Carter appointed vice chancellor for innovation, chief commercialization officer

Dedric Carter, vice chancellor for operations and technology transfer, has been appointed as Washington University in St. Louis’ first vice chancellor for innovation and chief commercialization officer (CCO). The appointment is effective Aug. 1, according to Chancellor Andrew D. Martin, PhD, and David H. Perlmutter, MD, executive vice chancellor for medical affairs and dean of the School of Medicine.

Dedric Carter, Washington University in St. Louis’ first vice chancellor for innovation and chief commercialization officer (CCO)

In his new role, Carter will provide vision and strategy to advance the culture of innovation across the university, strengthen intellectual property assets for licensing, and identify new ventures and opportunities in the entrepreneurial ecosystem. He will engage with internal and external partners to build and grow the innovation activities in all departments and schools. 

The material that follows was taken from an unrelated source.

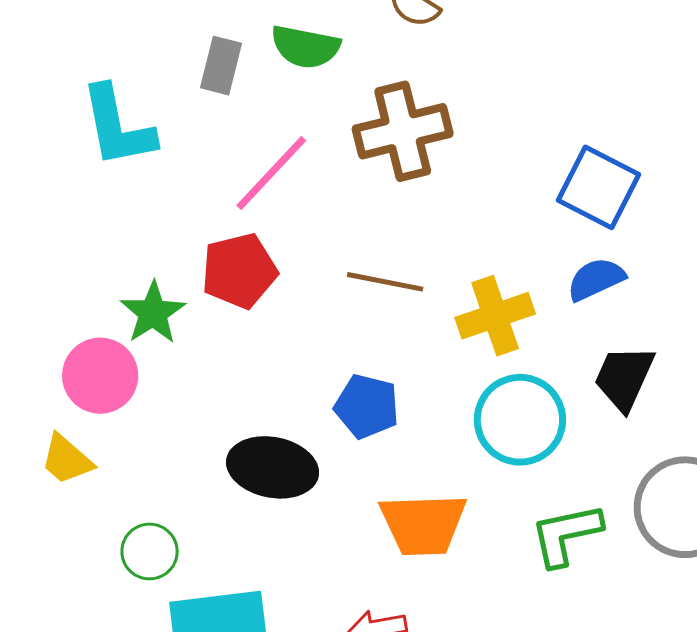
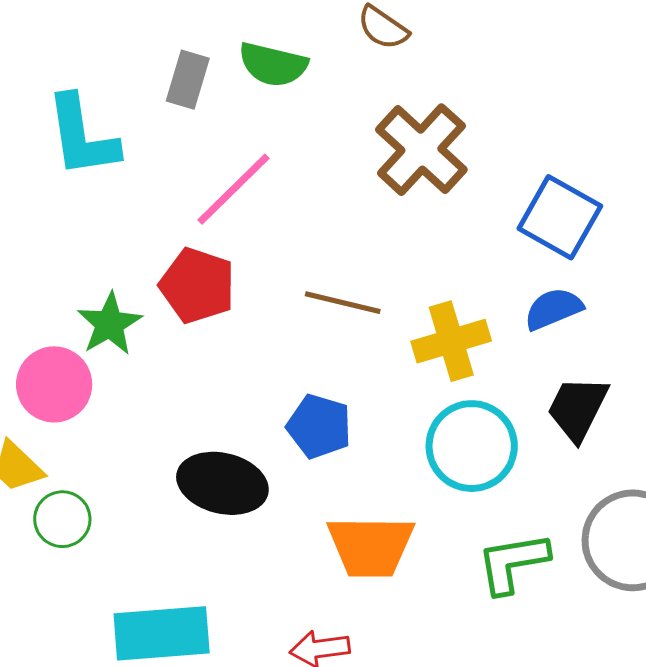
brown cross: (403, 131) -> (421, 150), moved, turned -36
red pentagon: (239, 271) -> (197, 285), turned 30
green circle: (150, 551) -> (62, 519), moved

“Our goal is to elevate the entrepreneurial impact of the university on the economy of the region and beyond,” Martin said. “As CCO, Dedric will have oversight of the Office of Technology Management in addition to many of our existing entrepreneurial programs. We are fortunate to have a leader of his caliber to step into this critical role for the university.”

“There has been wonderful growth in entrepreneurial activities at the university over the last seven years, and in this new role Dedric will be leading our effort to create even greater impact through the commercialization of the intellectual accomplishments of the university,” Perlmutter said. “Dedric will be reporting to me in my capacity as executive vice chancellor, with the goal of developing portfolios in all of the schools. We have already been able to provide significant additional funding for the work of the Office of Technology Management for education and training in entrepreneurship, increasing networking and new partnerships with key stakeholders and industry collaborators, as well as increased capacity for licensing and patenting.”